▼▼▼

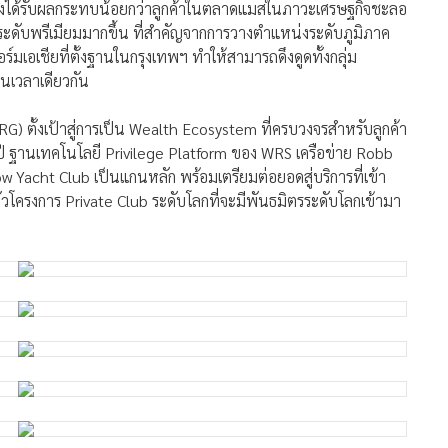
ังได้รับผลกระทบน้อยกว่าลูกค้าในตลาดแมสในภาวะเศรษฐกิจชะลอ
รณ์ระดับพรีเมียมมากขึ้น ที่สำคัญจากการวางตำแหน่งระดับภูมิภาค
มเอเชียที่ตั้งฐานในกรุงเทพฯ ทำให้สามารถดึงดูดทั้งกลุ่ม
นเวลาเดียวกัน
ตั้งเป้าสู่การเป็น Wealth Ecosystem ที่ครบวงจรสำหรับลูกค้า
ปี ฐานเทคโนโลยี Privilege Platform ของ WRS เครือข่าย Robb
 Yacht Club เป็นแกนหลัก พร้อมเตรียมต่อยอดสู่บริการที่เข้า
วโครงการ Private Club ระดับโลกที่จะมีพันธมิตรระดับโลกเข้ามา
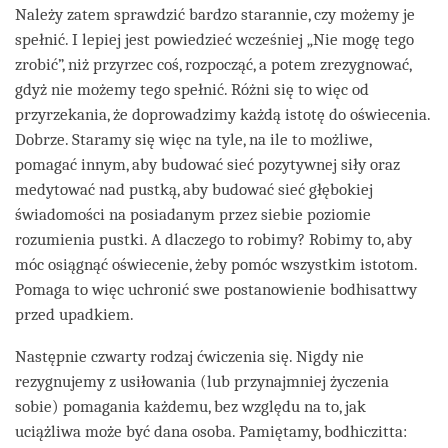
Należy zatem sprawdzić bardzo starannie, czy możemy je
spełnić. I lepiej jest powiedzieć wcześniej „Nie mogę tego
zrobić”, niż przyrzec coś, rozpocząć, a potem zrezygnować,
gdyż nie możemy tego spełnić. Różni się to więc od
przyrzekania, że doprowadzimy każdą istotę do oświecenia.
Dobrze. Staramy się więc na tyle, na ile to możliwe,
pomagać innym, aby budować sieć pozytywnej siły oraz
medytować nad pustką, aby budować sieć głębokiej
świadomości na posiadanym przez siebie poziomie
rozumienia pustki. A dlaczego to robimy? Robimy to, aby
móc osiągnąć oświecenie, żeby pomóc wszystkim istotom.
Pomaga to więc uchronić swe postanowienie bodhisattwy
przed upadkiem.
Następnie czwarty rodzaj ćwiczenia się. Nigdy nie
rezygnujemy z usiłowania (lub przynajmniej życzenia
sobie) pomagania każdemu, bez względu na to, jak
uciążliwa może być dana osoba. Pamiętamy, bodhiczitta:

▲▲▲
▼▼▼

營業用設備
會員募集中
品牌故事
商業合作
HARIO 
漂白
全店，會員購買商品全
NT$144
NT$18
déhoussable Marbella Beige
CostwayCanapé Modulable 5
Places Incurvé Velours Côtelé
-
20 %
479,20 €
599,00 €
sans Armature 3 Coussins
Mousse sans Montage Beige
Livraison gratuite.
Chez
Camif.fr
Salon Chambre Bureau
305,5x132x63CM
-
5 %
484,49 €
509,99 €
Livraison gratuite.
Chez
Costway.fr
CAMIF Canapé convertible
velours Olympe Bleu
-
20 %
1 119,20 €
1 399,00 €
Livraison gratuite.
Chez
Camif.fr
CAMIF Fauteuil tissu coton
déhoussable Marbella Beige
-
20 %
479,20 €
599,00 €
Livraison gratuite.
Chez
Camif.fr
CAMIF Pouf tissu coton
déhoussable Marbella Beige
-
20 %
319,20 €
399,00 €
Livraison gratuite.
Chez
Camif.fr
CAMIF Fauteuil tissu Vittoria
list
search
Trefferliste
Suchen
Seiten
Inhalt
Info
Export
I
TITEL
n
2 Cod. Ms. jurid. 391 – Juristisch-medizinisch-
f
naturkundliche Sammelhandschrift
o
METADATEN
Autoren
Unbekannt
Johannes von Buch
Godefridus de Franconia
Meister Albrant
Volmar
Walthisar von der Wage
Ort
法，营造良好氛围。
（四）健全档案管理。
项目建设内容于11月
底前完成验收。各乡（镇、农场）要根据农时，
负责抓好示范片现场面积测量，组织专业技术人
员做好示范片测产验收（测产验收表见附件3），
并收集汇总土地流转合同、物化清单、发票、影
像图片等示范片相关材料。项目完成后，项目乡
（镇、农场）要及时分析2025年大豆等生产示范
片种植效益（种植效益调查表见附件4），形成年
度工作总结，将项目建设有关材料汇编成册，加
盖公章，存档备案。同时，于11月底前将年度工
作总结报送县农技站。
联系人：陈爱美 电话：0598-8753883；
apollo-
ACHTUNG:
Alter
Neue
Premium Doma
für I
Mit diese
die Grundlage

▲▲▲
▼▼▼

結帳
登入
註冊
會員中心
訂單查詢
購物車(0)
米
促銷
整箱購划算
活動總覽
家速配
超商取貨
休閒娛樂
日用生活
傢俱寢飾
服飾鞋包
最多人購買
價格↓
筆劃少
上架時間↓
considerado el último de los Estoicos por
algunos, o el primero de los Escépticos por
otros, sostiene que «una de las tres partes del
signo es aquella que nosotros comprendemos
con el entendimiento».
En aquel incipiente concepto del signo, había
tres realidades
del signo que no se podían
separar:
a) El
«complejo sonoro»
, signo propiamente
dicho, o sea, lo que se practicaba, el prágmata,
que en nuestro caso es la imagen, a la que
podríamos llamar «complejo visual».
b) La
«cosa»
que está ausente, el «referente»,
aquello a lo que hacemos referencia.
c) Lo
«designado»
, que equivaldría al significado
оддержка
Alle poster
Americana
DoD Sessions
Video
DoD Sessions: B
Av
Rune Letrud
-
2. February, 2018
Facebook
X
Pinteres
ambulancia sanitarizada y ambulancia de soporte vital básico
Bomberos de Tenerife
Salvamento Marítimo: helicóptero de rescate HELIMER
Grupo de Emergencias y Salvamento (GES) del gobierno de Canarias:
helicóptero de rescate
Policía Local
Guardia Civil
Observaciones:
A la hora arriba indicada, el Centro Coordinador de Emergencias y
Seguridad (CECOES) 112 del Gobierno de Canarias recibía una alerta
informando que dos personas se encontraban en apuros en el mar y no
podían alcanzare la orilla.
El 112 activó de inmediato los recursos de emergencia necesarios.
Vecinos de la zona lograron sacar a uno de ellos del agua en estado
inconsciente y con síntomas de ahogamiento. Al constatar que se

▲▲▲

TASK DETAILS => Out of the preceding entries, pull each line that contains the word "Fauteuil".

ANSWER TO THIS TASK =>
CAMIF Fauteuil tissu coton
CAMIF Fauteuil tissu Vittoria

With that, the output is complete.